Directions for this task: Filter the entries, keeping every line with the string "Acid".

[Page images and extracted text]
═══

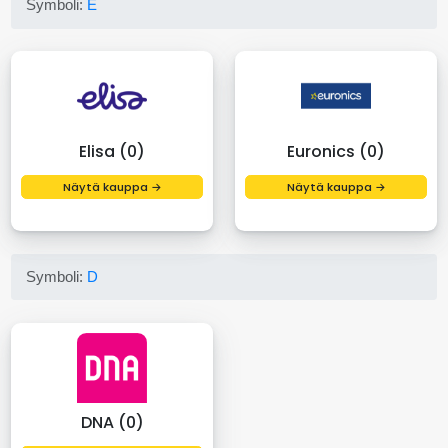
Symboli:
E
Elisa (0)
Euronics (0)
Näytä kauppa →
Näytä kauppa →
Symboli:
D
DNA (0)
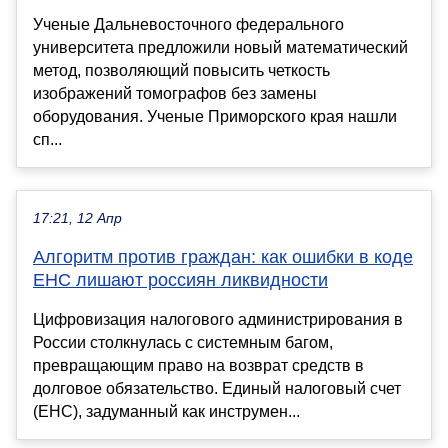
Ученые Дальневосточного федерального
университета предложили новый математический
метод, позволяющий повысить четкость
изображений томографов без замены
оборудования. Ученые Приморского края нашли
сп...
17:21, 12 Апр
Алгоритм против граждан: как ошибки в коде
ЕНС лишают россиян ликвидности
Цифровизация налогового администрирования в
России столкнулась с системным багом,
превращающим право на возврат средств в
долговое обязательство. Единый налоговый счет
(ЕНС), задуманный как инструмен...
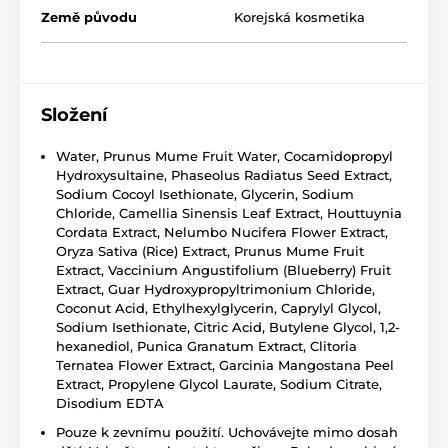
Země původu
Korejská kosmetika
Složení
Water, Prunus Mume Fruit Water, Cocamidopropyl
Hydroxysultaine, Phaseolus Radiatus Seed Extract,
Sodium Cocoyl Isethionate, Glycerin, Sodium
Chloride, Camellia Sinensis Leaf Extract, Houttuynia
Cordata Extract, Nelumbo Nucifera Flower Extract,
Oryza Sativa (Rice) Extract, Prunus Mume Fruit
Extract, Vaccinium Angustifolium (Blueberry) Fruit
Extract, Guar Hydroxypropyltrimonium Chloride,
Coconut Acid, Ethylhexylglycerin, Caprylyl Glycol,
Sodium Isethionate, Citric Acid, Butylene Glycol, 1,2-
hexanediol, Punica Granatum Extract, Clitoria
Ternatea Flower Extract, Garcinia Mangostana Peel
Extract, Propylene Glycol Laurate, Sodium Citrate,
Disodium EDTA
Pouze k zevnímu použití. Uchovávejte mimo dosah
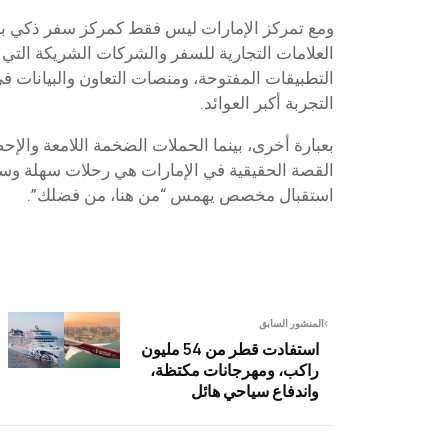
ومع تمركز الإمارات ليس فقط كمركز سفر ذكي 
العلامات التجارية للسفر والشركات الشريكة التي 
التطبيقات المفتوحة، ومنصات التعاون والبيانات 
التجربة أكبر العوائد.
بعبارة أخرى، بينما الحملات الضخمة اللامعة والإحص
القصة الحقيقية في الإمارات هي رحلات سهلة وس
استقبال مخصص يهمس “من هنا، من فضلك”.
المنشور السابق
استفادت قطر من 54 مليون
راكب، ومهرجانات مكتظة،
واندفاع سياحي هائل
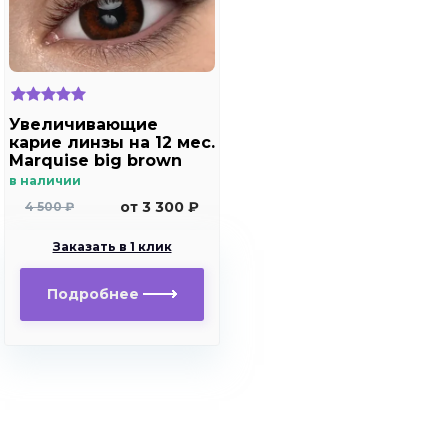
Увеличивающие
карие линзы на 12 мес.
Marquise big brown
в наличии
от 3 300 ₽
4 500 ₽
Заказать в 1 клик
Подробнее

═══

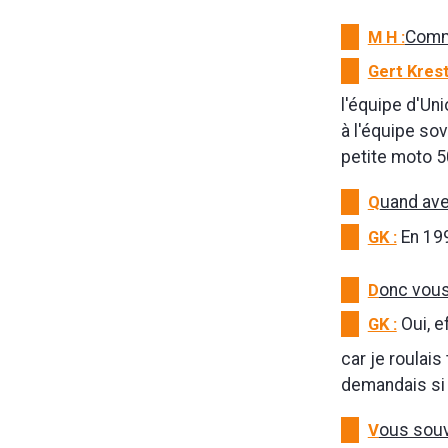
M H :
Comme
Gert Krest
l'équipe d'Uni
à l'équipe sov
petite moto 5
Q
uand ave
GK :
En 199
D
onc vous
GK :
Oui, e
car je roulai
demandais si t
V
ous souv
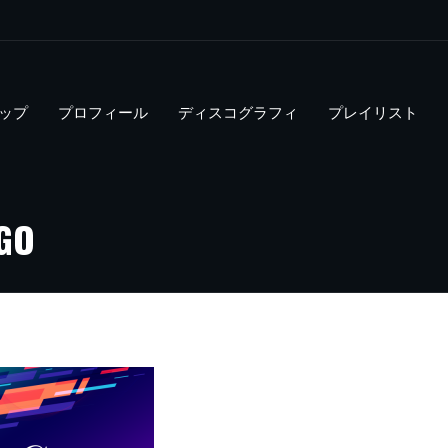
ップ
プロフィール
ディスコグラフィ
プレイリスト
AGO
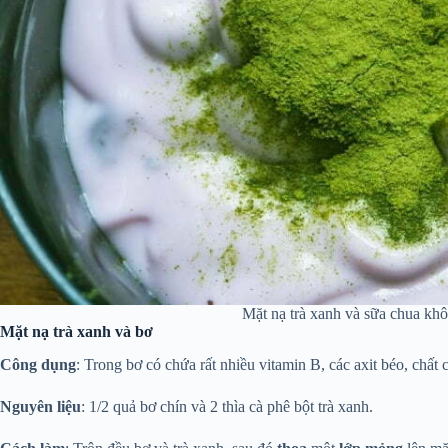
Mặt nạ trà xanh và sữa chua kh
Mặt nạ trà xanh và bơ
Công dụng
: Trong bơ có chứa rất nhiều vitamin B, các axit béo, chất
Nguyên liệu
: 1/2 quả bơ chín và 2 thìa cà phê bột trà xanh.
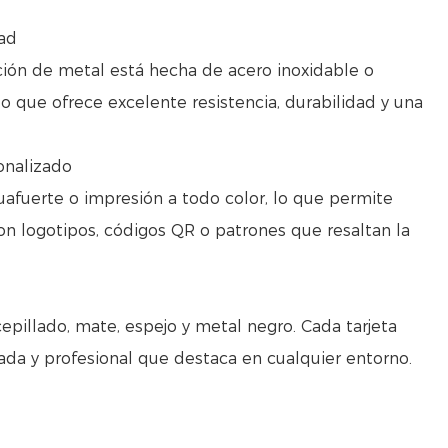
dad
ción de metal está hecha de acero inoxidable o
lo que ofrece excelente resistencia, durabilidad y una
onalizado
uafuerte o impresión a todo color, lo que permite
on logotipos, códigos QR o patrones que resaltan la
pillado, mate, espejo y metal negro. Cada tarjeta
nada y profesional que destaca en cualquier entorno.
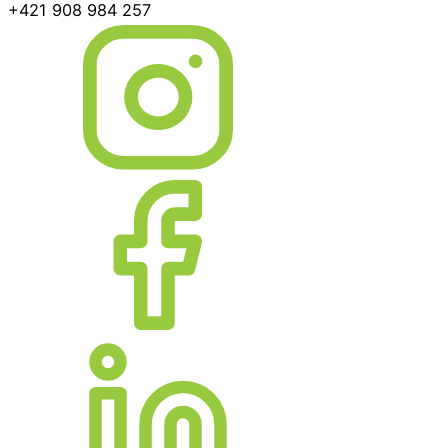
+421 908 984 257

═══

Response to this task:
Coconut Acid, Ethylhexylglycerin, Caprylyl Glycol,
Sodium Isethionate, Citric Acid, Butylene Glycol, 1,2-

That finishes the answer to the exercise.